Exactly reproduce the entries, dropping any pictures from your copy.
━━━━━ Working data ━━━━━
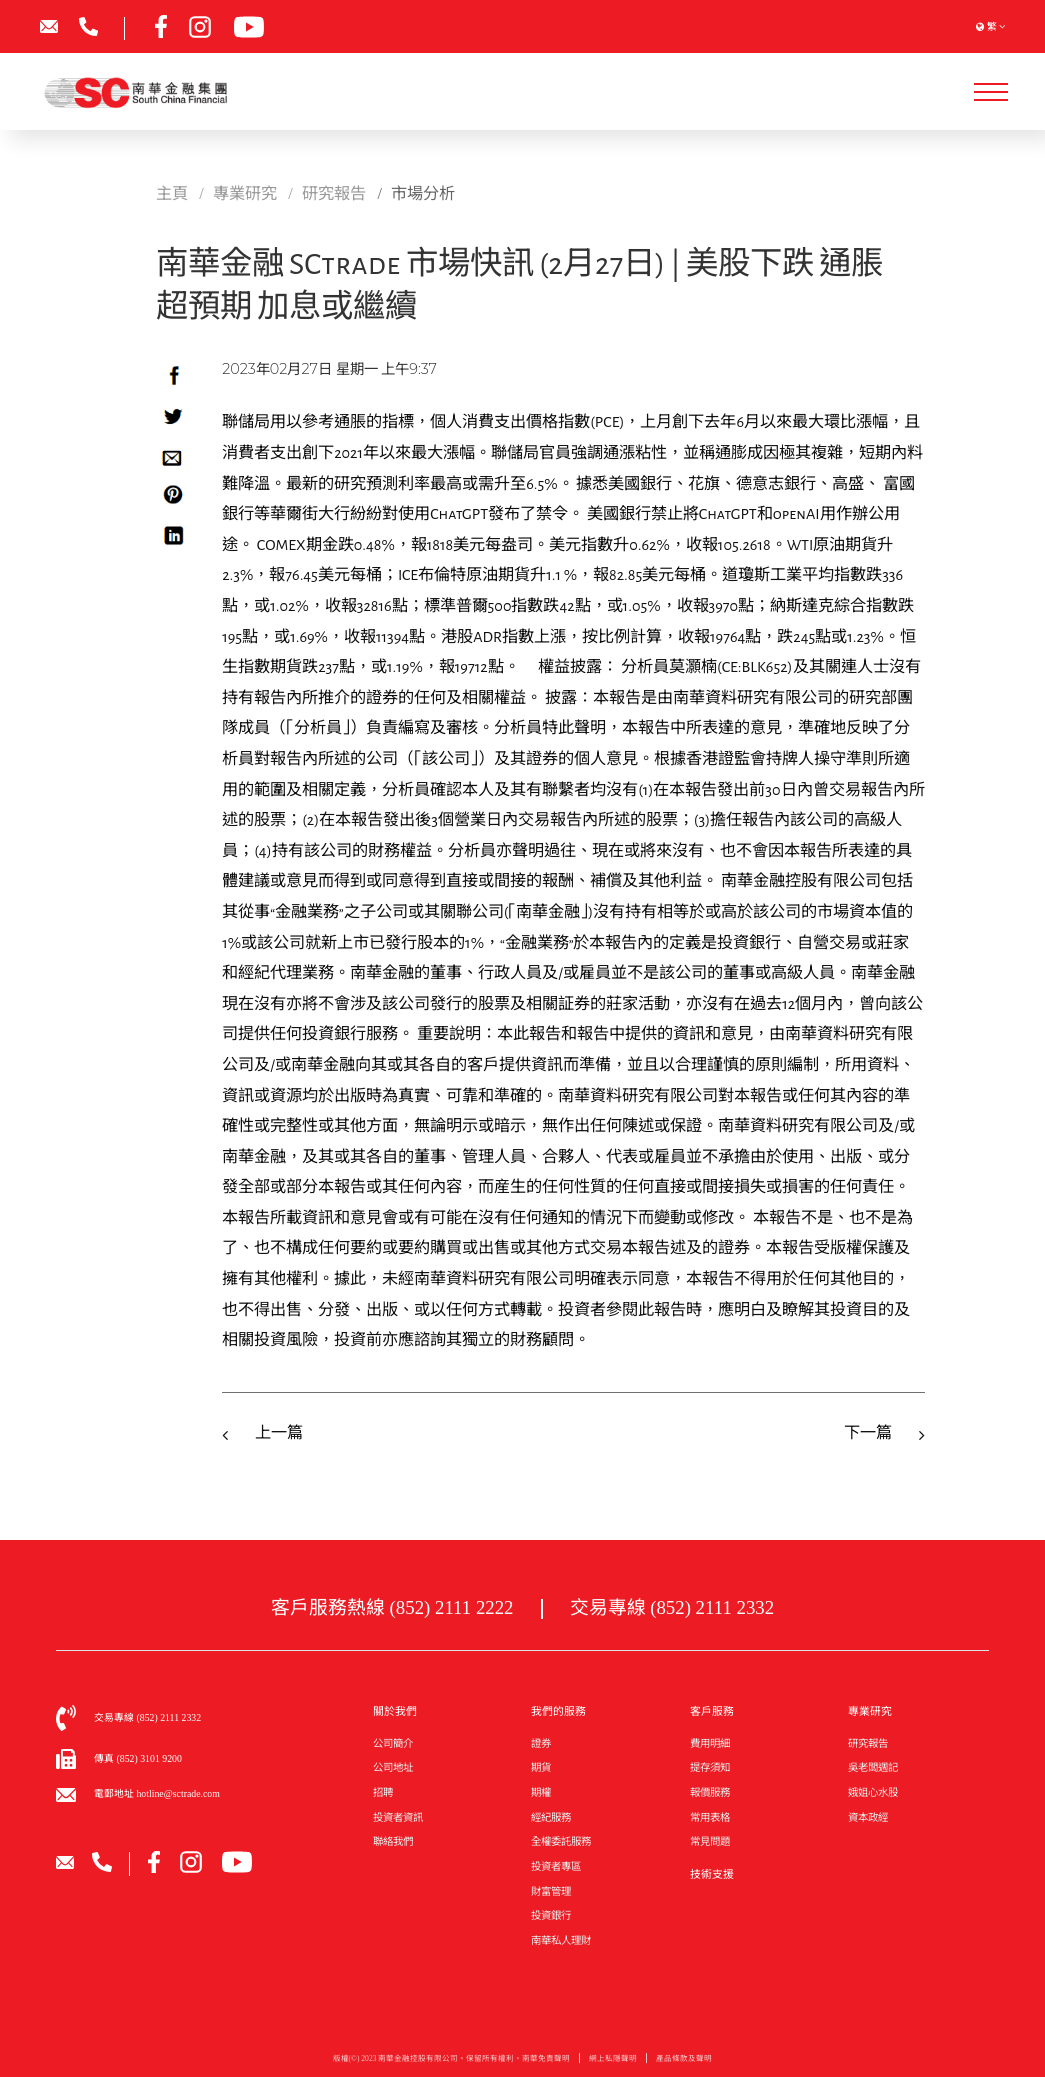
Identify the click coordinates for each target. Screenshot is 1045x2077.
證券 (541, 1743)
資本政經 (868, 1817)
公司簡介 (393, 1743)
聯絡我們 (393, 1841)
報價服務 (710, 1792)
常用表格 (710, 1817)
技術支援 (712, 1874)
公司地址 (393, 1767)
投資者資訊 (398, 1817)
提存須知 (710, 1767)
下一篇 (868, 1433)
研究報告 (868, 1743)
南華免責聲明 (546, 2063)
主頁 (172, 194)
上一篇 (279, 1433)
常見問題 (710, 1841)
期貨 (541, 1767)
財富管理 (551, 1891)
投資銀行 (551, 1915)
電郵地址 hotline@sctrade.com (157, 1793)
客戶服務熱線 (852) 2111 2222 (392, 1607)
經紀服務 (551, 1817)
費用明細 (710, 1743)
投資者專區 (556, 1866)
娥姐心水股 (873, 1792)
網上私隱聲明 (613, 2063)
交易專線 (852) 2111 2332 (672, 1607)
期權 (541, 1792)
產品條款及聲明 (684, 2063)
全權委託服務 (561, 1841)
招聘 (383, 1792)
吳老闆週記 (873, 1767)
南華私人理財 (561, 1940)
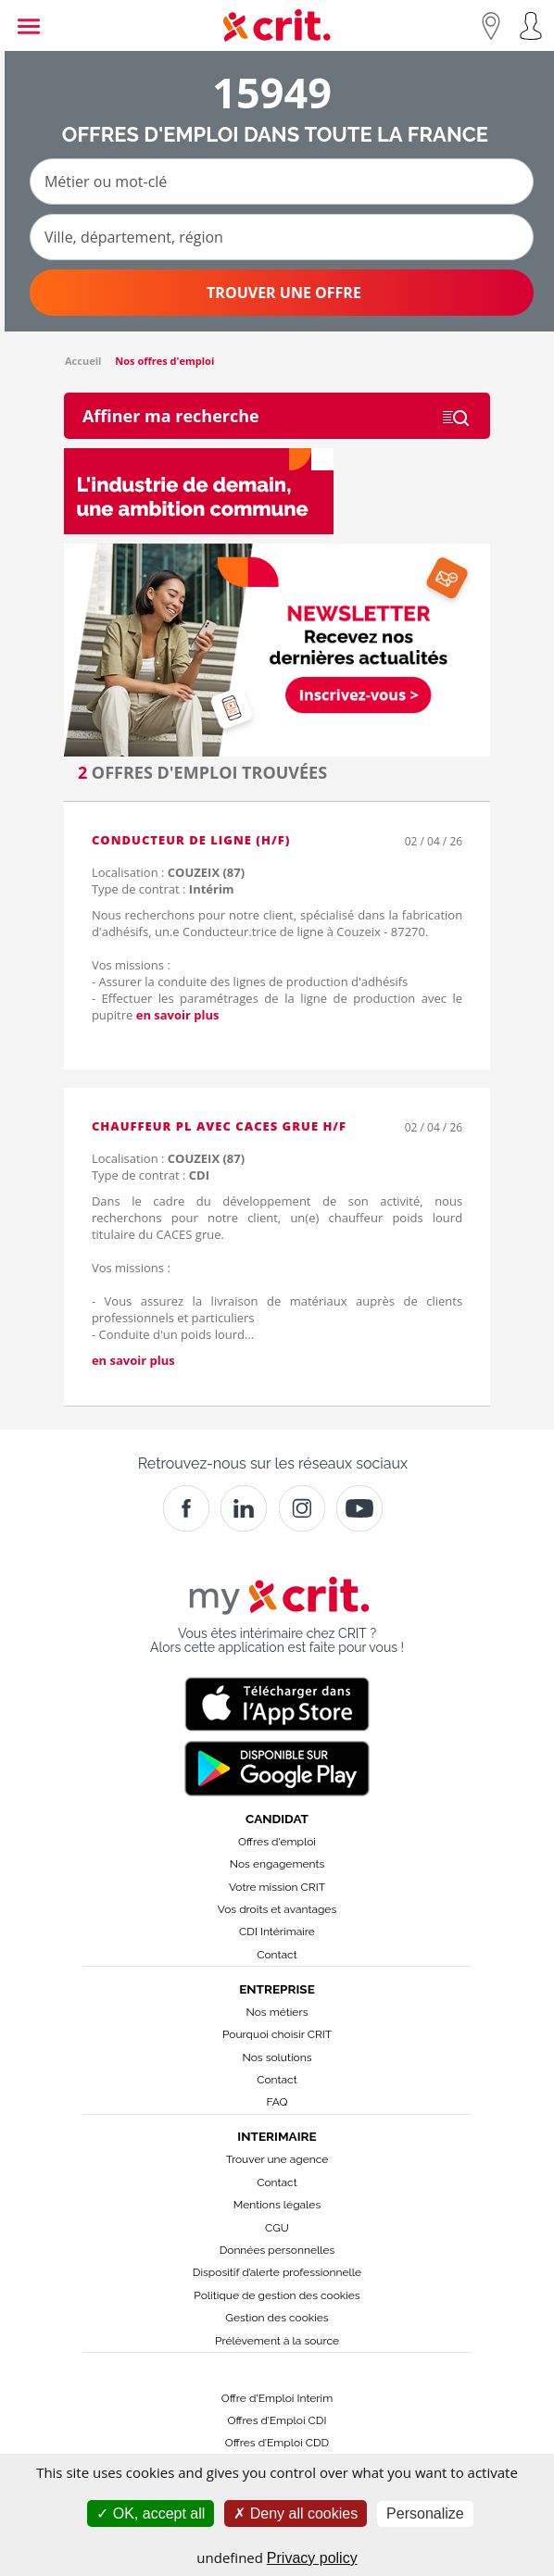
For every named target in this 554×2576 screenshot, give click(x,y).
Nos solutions (276, 2057)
━━━━━
* [Answer space]:
Identify the click coordinates for each target. Screenshot is 1045x2077.
證券 (541, 1743)
資本政經 (868, 1817)
公司簡介 (393, 1743)
聯絡我們 (393, 1841)
報價服務 (710, 1792)
常用表格 (710, 1817)
技術支援 (712, 1874)
公司地址 (393, 1767)
投資者資訊 (398, 1817)
提存須知 (710, 1767)
下一篇 (868, 1433)
研究報告 (868, 1743)
南華免責聲明 (546, 2063)
主頁 (172, 194)
上一篇 (279, 1433)
常見問題 (710, 1841)
期貨 (541, 1767)
財富管理 (551, 1891)
投資銀行 (551, 1915)
電郵地址 hotline@sctrade.com (157, 1793)
客戶服務熱線 (852) 2111 2222 (392, 1607)
經紀服務 (551, 1817)
費用明細 (710, 1743)
投資者專區 (556, 1866)
娥姐心水股 (873, 1792)
網上私隱聲明 (613, 2063)
交易專線 (852) 2111 2332 (672, 1607)
期權 (541, 1792)
產品條款及聲明 (684, 2063)
全權委託服務 (561, 1841)
招聘 (383, 1792)
吳老闆週記 (873, 1767)
南華私人理財 (561, 1940)
For every named target in this 554×2576 screenshot, give click(x,y).
Nos solutions (276, 2057)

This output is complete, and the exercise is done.